AWS Lambda, Azure Functions, and When to Reach for Step Functions Instead

You write a Lambda. It works. You write another Lambda that calls the first one. Then a third. Then you add error handling, retry logic, timeouts, and a dead-letter queue. Six months later you have a tangle of SQS queues, EventBridge rules, and CloudWatch alarms that nobody fully understands. This is how serverless orchestration goes off the rails.

Lambda and Azure Functions give you compute. Step Functions gives you coordination. They solve different problems.

The function model

Lambda runs your code in response to events — S3 upload, API Gateway request, DynamoDB stream record. It runs for up to 15 minutes, then dies. Stateless, ephemeral, scales to zero.

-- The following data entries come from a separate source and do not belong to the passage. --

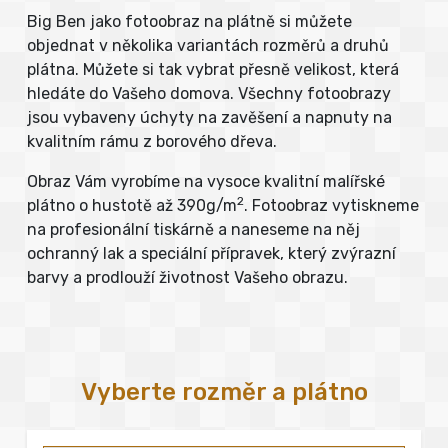
Big Ben jako fotoobraz na plátně si můžete
objednat v několika variantách rozměrů a druhů
plátna. Můžete si tak vybrat přesně velikost, která
hledáte do Vašeho domova. Všechny fotoobrazy
jsou vybaveny úchyty na zavěšení a napnuty na
kvalitním rámu z borového dřeva.
Obraz Vám vyrobíme na vysoce kvalitní malířské
2
plátno o hustotě až 390g/m
. Fotoobraz vytiskneme
na profesionální tiskárně a naneseme na něj
ochranný lak a speciální přípravek, který zvýrazní
barvy a prodlouží životnost Vašeho obrazu.
Vyberte rozměr a plátno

import { APIGatewayProxyHandler } from "aws-lambda";

export const handler: APIGatewayProxyHandler = async (event) => {
  const order = JSON.parse(event.body!);
  await validateOrder(order);
  await saveToDynamoDB(order);
  return { statusCode: 201, body: JSON.stringify({ id: order.id }) };
};

This is solved. The moment your logic spans multiple functions — validate, charge payment, update inventory, send email, with retries and compensating actions if anything fails — you’re not writing functions anymore. You’re wiring infrastructure.

Azure Functions works the same way. Triggers from Blob Storage, Service Bus, CosmosDB, HTTP. The main difference is bindings — instead of instantiating SDK clients, you declare them in the function signature:

[FunctionName("ProcessOrder")]
public static async Task<IActionResult> Run(
    [HttpTrigger(AuthorizationLevel.Function, "post")] HttpRequest req,
    [CosmosDB("orders", "items", Connection = "CosmosDB")] IAsyncCollector<Order> orders,
    ILogger log)
{
    var order = JsonSerializer.Deserialize<Order>(req.Body);
    await orders.AddAsync(order);
    return new OkResult();
}

IAsyncCollector<Order> handles the CosmosDB write. No SDK setup. Nice for simple CRUD, awkward when you need conditional branching or multi-step coordination.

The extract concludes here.